Nathan Martin: Okay, perfect. Got it. And maybe just one more. Maybe, Jason – Jason to you, I think you mentioned in your prepared remarks, you guys looking at the current market conditions did make a difficult decision to make some cuts to some labor incentives. Have you seen much churn or labor attrition due to those? And then I think you mentioned it’s roughly $35 million or so in cost savings. How does that translate on a dollar per ton basis maybe to your full year kind of met segment coal costs?
Jason Whitehead: Well, on an annual basis, it’s nominally $2 to answer your question about attrition. It’s kind of early yet. We made those announcements, I think, around the 1st of April, actually mid-March, excuse me. But from what I’ve seen since mid-March, attrition rates are generally in line with recent history. So we haven’t seen definitely not an exodus or anything, but we really haven’t seen even much of an uptick yet. And I suspect that’s just due to the – just the general state of the market. I mean, we’re not the only ones, that’s we all have the same problems. These things go together.
Nathan Martin: Okay, perfect. Thanks. I’ll leave it there, guys. Appreciate the time and info, and best of luck in the second quarter.
Andy Eidson: Thanks, Nate.
Todd Munsey: Thank you.
Operator: Our next question is from Lucas Pipes with B. Riley Security. Please proceed with your question.
Lucas Pipes: Thank you very much for taking my follow-up. It’s not on AI; it’s on the idle mine expenses. Andy, can you comment on what drove the increase? And is this something we should kind of hold steady over the coming years or may kind of revert back lower? Thank you very much.
Andy Eidson: I’ll let Todd give the detailed answer. But it’s, as you have properties that are, we’ll call it in between.

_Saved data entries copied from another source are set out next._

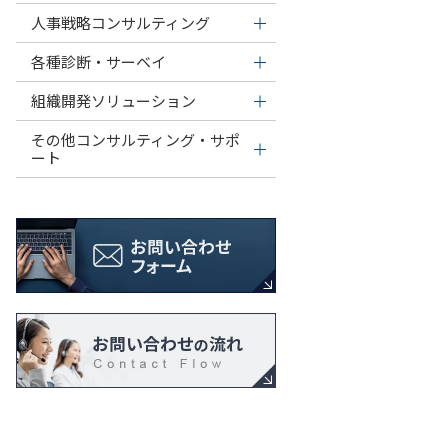
人事戦略コンサルティング
各種診断・サーベイ
組織開発ソリューション
その他コンサルティング・サポ
ート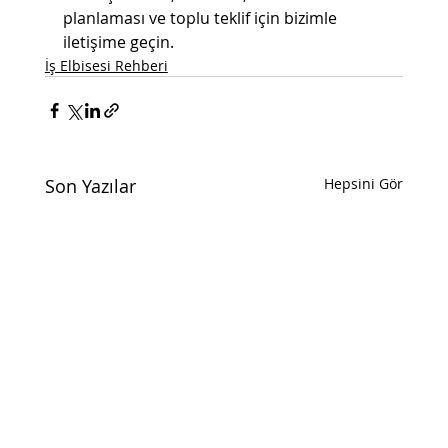
planlaması ve toplu teklif için bizimle 
iletişime geçin.
İş Elbisesi Rehberi
Son Yazılar
Hepsini Gör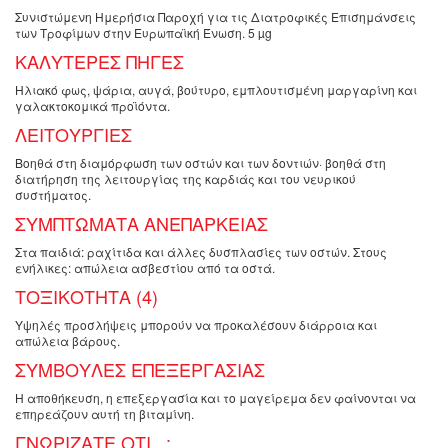
Συνιστώμενη Ημερήσια Παροχή για τις Διατροφικές Επισημάνσεις
των Τροφίμων στην Ευρωπαϊκή Ένωση. 5 µg
ΚΑΛΥΤΕΡΕΣ ΠΗΓΕΣ
Ηλιακό φως, ψάρια, αυγά, βούτυρο, εμπλουτισμένη μαργαρίνη και
γαλακτοκομικά προϊόντα.
ΛΕΙΤΟΥΡΓΙΕΣ
Βοηθά στη διαμόρφωση των οστών και των δοντιών· βοηθά στη
διατήρηση της λειτουργίας της καρδιάς και του νευρικού
συστήματος.
ΣΥΜΠΤΩΜΑΤΑ ΑΝΕΠΑΡΚΕΙΑΣ
Στα παιδιά: ραχίτιδα και άλλες δυσπλασίες των οστών. Στους
ενήλικες: απώλεια ασβεστίου από τα οστά.
ΤΟΞΙΚΟΤΗΤΑ (4)
Υψηλές προσλήψεις μπορούν να προκαλέσουν διάρροια και
απώλεια βάρους.
ΣΥΜΒΟΥΛΕΣ ΕΠΕΞΕΡΓΑΣΙΑΣ
Η αποθήκευση, η επεξεργασία και το μαγείρεμα δεν φαίνονται να
επηρεάζουν αυτή τη βιταμίνη.
ΓΝΩΡΙΖΑΤΕ ΟΤΙ...;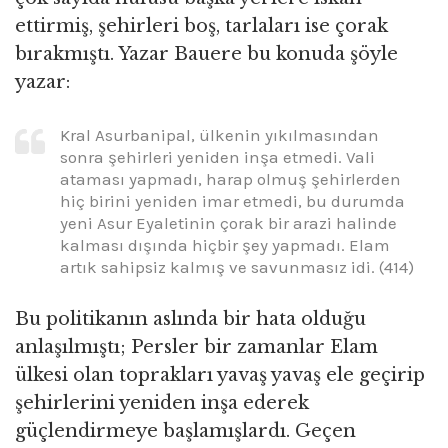
ettirmiş, şehirleri boş, tarlaları ise çorak
bırakmıştı. Yazar Bauere bu konuda şöyle
yazar:
Kral Asurbanipal, ülkenin yıkılmasından
sonra şehirleri yeniden inşa etmedi. Vali
ataması yapmadı, harap olmuş şehirlerden
hiç birini yeniden imar etmedi, bu durumda
yeni Asur Eyaletinin çorak bir arazi halinde
kalması dışında hiçbir şey yapmadı. Elam
artık sahipsiz kalmış ve savunmasız idi. (414)
Bu politikanın aslında bir hata olduğu
anlaşılmıştı; Persler bir zamanlar Elam
ülkesi olan toprakları yavaş yavaş ele geçirip
şehirlerini yeniden inşa ederek
güçlendirmeye başlamışlardı. Geçen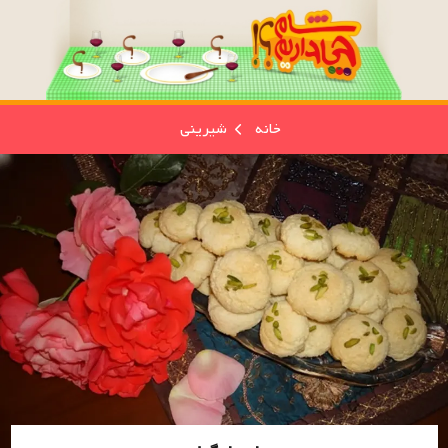
خانه
شیرینی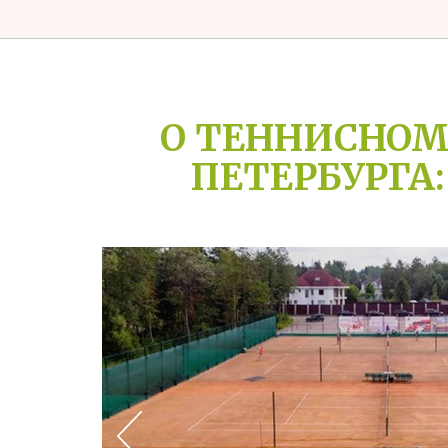
О ТЕННИСНОМ 
ПЕТЕРБУРГА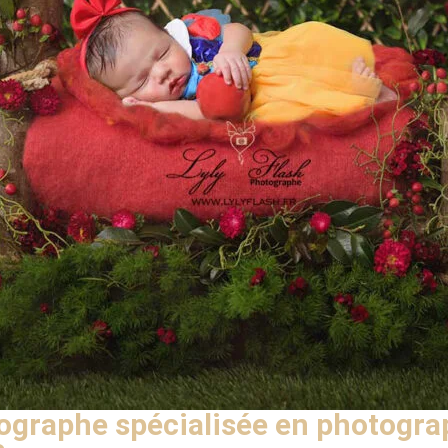
graphe spécialisée en photograp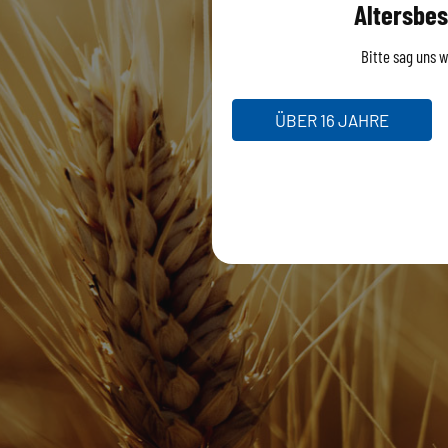
Altersbes
Bitte sag uns wi
ÜBER 16 JAHRE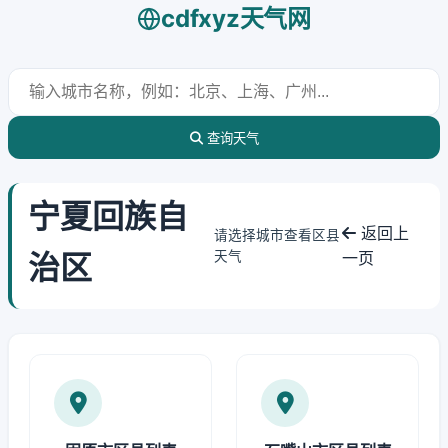
cdfxyz天气网
查询天气
宁夏回族自
返回上
请选择城市查看区县
治区
天气
一页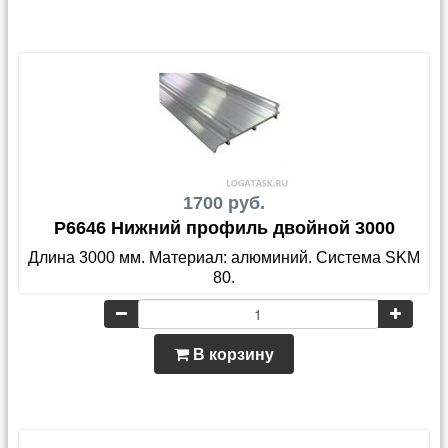
1700 руб.
P6646 Нижний профиль двойной 3000
Длина 3000 мм. Материал: алюминий. Система SKM
80.
В корзину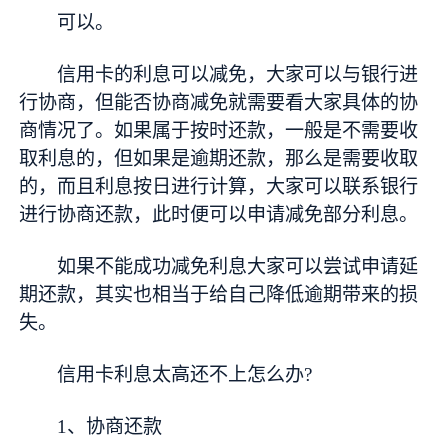
可以。
信用卡的利息可以减免，大家可以与银行进
行协商，但能否协商减免就需要看大家具体的协
商情况了。如果属于按时还款，一般是不需要收
取利息的，但如果是逾期还款，那么是需要收取
的，而且利息按日进行计算，大家可以联系银行
进行协商还款，此时便可以申请减免部分利息。
如果不能成功减免利息大家可以尝试申请延
期还款，其实也相当于给自己降低逾期带来的损
失。
信用卡利息太高还不上怎么办?
1、协商还款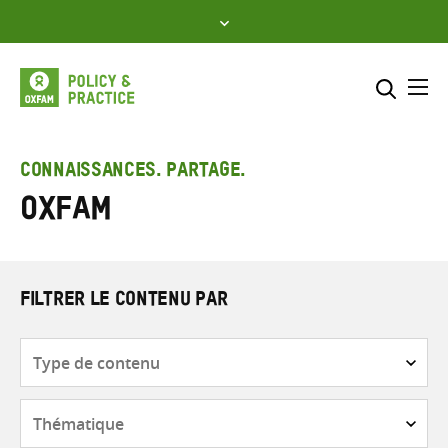
Skip
to
content
Me
Inclure
Sélectionner l’emplacement d
CONNAISSANCES. PARTAGE.
Oxfam
RECHERCHER
Saisir
les
termes
de
FILTRER LE CONTENU PAR
recherche
Type
de
contenu
Thématique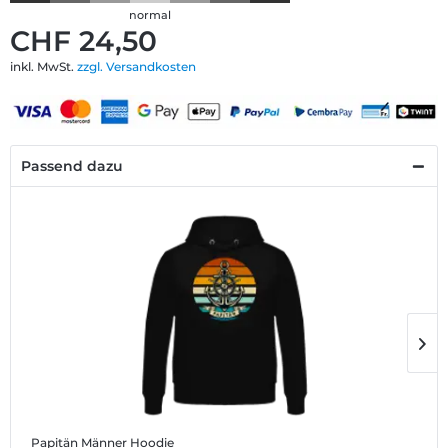
normal
CHF 24,50
inkl. MwSt.
zzgl. Versandkosten
Passend dazu
Papitän
Männer Hoodie
P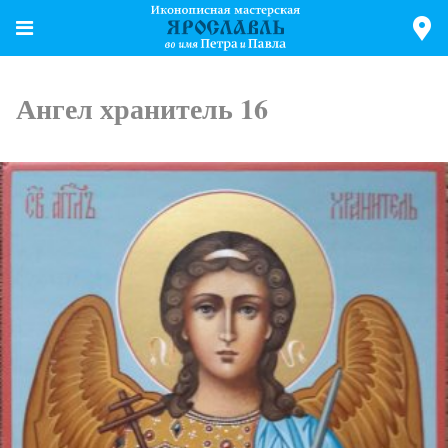
Ангел хранитель 16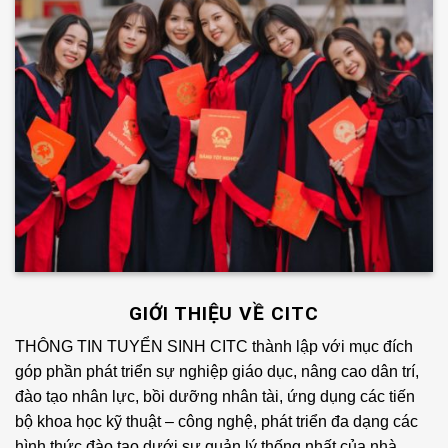
GIỚI THIỆU VỀ CITC
THÔNG TIN TUYỂN SINH CITC thành lập với mục đích
góp phần phát triển sự nghiệp giáo dục, nâng cao dân trí,
đào tạo nhân lực, bồi dưỡng nhân tài, ứng dụng các tiến
bộ khoa học kỹ thuật – công nghệ, phát triển đa dạng các
hình thức đào tạo dưới sự quản lý thống nhất của nhà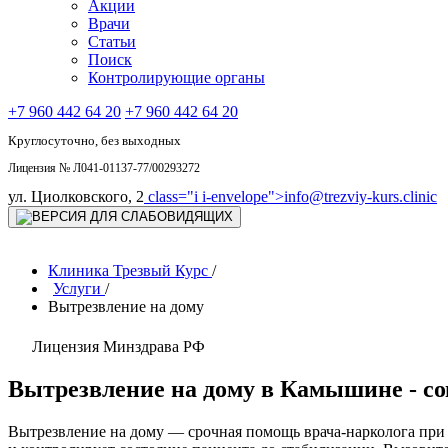
Акции
Врачи
Статьи
Поиск
Контролирующие органы
+7 960 442 64 20
+7 960 442 64 20
Круглосуточно, без выходных
Лицензия № Л041-01137-77/00293272
ул. Циолковского, 2
class="i i-envelope">
info@trezviy-kurs.clinic
Клиника Трезвый Курс
/
Услуги
/
Вытрезвление на дому
Лицензия Минздрава РФ
Вытрезвление на дому в Камышине - с
Вытрезвление на дому — срочная помощь врача-нарколога при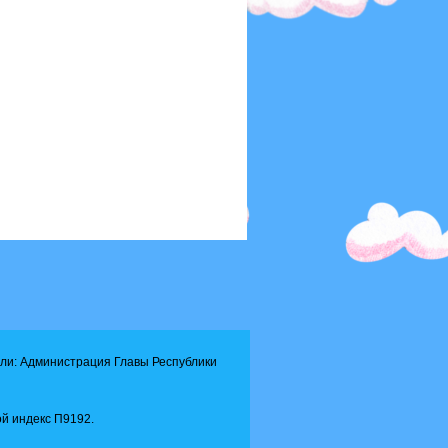
ли: Администрация Главы Республики
й индекс П9192.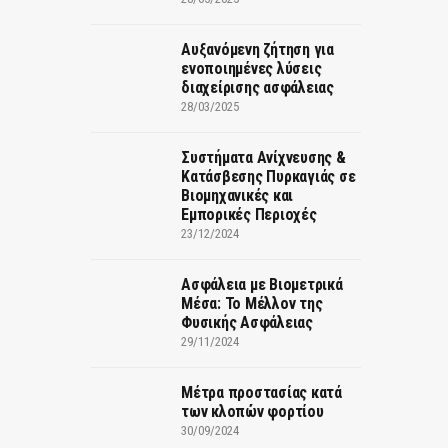
Αυξανόμενη ζήτηση για
ενοποιημένες λύσεις
διαχείρισης ασφάλειας
28/03/2025
Συστήματα Ανίχνευσης &
Κατάσβεσης Πυρκαγιάς σε
Βιομηχανικές και
Εμπορικές Περιοχές
23/12/2024
Ασφάλεια με Βιομετρικά
Μέσα: Το Μέλλον της
Φυσικής Ασφάλειας
29/11/2024
Μέτρα προστασίας κατά
των κλοπών φορτίου
30/09/2024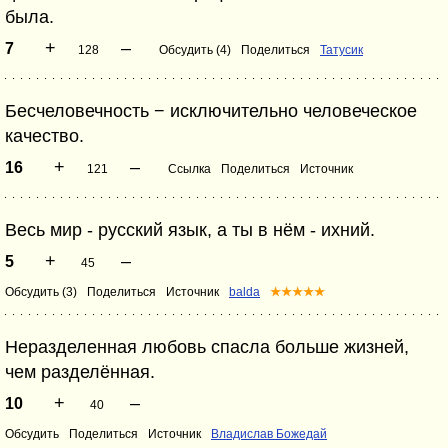
была.
+
–
7
128
Обсудить (4)
Поделиться
Татусик
Бесчеловечность − исключительно человеческое
качество.
+
–
16
121
Ссылка
Поделиться
Источник
Весь мир - русский язык, а ты в нём - ихний.
+
–
5
45
Обсудить (3)
Поделиться
Источник
balda
★★★★★
Неразделенная любовь спасла больше жизней,
чем разделённая.
+
–
10
40
Обсудить
Поделиться
Источник
Владислав Божедай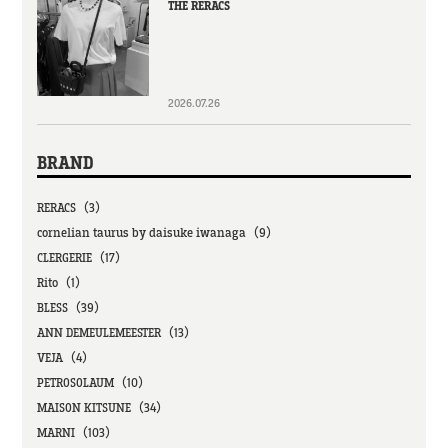
THE RERACS
2026.07.26
BRAND
RERACS（3）
cornelian taurus by daisuke iwanaga（9）
CLERGERIE（17）
Rito（1）
BLESS（39）
ANN DEMEULEMEESTER（13）
VEJA（4）
PETROSOLAUM（10）
MAISON KITSUNE（34）
MARNI（103）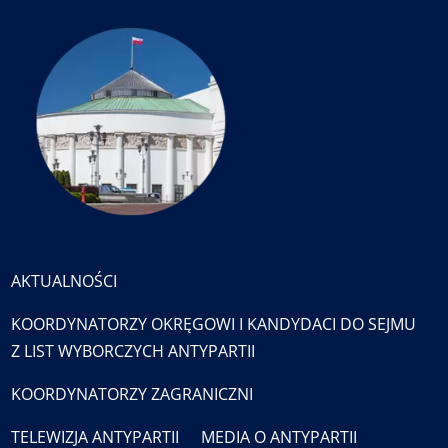
AKTUALNOŚCI
KOORDYNATORZY OKRĘGOWI I KANDYDACI DO SEJMU
Z LIST WYBORCZYCH ANTYPARTII
KOORDYNATORZY ZAGRANICZNI
TELEWIZJA ANTYPARTII
MEDIA O ANTYPARTII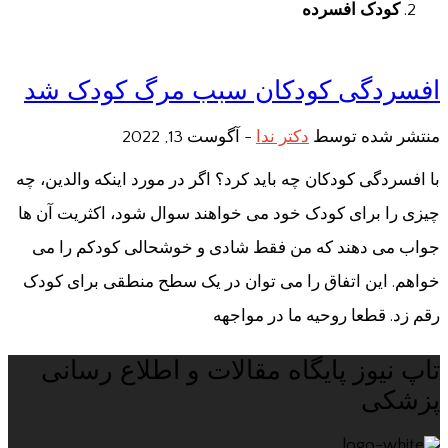
کودک افسرده
افسردگی کودکان سبب مرگ کودک شد
منتشر شده توسط
دکتر ندا
-
آگوست 13, 2022
با افسردگی کودکان چه باید کرد؟ اگر در مورد اینکه والدین، چه
چیزی را برای کودک خود می خواهند سوال شود، اکثریت آن ها
جواب می دهند که من فقط شادی و خوشحالی کودکم را می
خواهم. این اتفاق را می توان در یک سطح منطقی برای کودک
رقم زد. قطعا روحیه ما در مواجهه
تاپ نیوز پایگاه مقالات و اطلاع رسانی
پزشکی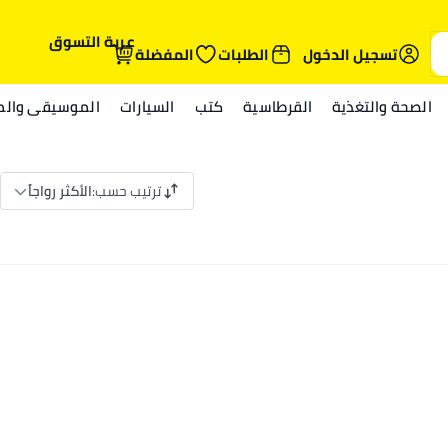
عربة التسوق
تسجيل الدخول
الطلبات
المفضلة
الصحة والتغذية
القرطاسية
كتب
السيارات
الموسيقى والمي
ترتيب حسب
:
الأكثر رواجاً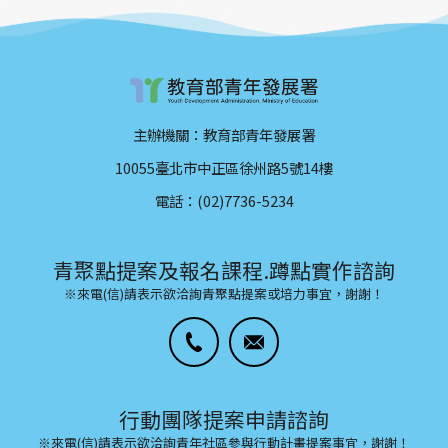
主辦機關：教育部青年發展署
10055臺北市中正區徐州路5號14樓
電話：(02)7736-5234
青聚點提案及報名課程.蹲點實作諮詢
※來電(信)請表示欲洽詢青聚點提案或培力事宜，謝謝！
行動團隊提案申請諮詢
※來電(信)請表示欲洽詢青年社區參與行動計畫提案事宜，謝謝！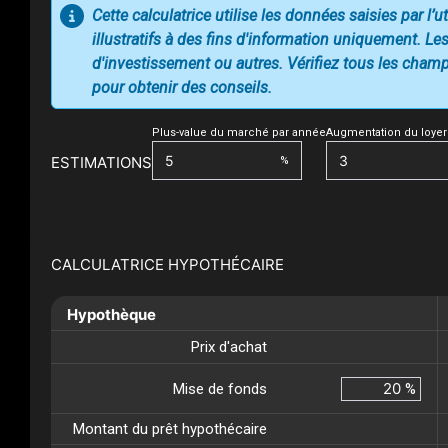
Cette calculatrice utilise les données saisies par l’
illustratifs à des fins d'information uniquement. Les
d'investissement ou autres. Vérifiez tous les champs
pour obtenir des conseils.
Plus-value du marché par année
Augmentation du loyer
ESTIMATIONS
%
CALCULATRICE HYPOTHÉCAIRE
Hypothèque
Prix d'achat
Mise de fonds
%
Montant du prêt hypothécaire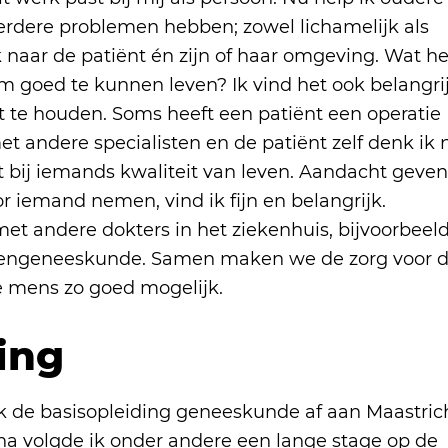
dere problemen hebben; zowel lichamelijk als
ijk naar de patiënt én zijn of haar omgeving. Wat he
 goed te kunnen leven? Ik vind het ook belangri
t te houden. Soms heeft een patiënt een operatie
 andere specialisten en de patiënt zelf denk ik 
t bij iemands kwaliteit van leven. Aandacht geve
oor iemand nemen, vind ik fijn en belangrijk.
et andere dokters in het ziekenhuis, bijvoorbeel
erengeneeskunde. Samen maken we de zorg voor 
 mens zo goed mogelijk.
ing
ik de basisopleiding geneeskunde af aan Maastric
rna volgde ik onder andere een lange stage op de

They could be in full reclamation status where the cost of the property is going through your ARO balance sheet accounts. Sometimes when you’re in between, you’ve got some timing issues and you’re going to pick up a little bit of extra idle expense while that property is waiting to go into full actual reclamation status. So, Todd that’s, if that’s pretty much in the ballpark aware [ph].
Todd Munsey: Yes, I think that’s the primary driver. Lucas, we did have a little bit of non-recoupable royalties relative to when we did the budget that we layered in. But Andy hit the major point there, so, and in terms of, looking forward, I think, you can look back and see where that range has been. I mean, we certainly don’t anticipate that to increase in the future. So I think the range that we’re in for the near future at least, is probably where we’ll be.
Lucas Pipes: Thank you very much. And Andy, some of your peers have publicly commented on the desire to kind of grow their met coal exposure, especially to the seaborne markets. What’s your take right now on M&A? Are there properties for sale out there? If so, do you have any interest? Not that, I mean, you’re pure play as is, but curious to get your take on M&A and some of those comments. Thank you.
Andy Eidson: Well, I think we’ve kind of hit it a little bit on previous calls. We’re always; look all coal companies are for the most part, acquisitive. We are what we are today because of transactions we’ve done in the past. And so we’re always looking. There are probably some smaller opportunities, as Dan mentioned, we’re seeing some small supply coming offline. Some of these folks just are undercapitalized with no ability to get access to capital markets. There are probably a handful of pretty high quality or at least good quality mines out there that could be attractive, that may be available over the next few months. But as far as larger transactions, again, it’s just really tough to envision a world where, with everyone’s current shareholder bases and capital structures, any significant deals getting done anytime soon.
Everyone really loves the buybacks. There’s been a lot of value created. We agree with that. And so it’s kind of challenging to look at a world where you’re doing the big transformational deals, at least from my vantage point.
Lucas Pipes: Andy, very helpful. I really appreciate it. And again, keep up the good work. Thank you.
Andy Eidson: All right, thanks, Lucas.
Operator: We have reached the end of the question-and-answer session. I would now like to turn the call over to Andy Eidson for closing remarks.
Andy Eidson: Thanks again, everyone, for your interest in Alpha and for being on the call with us today. And we hope you have a great rest of the week.
Operator: This concludes today’s conference. You may disconnect your lines at this time, and we thank you for your participation.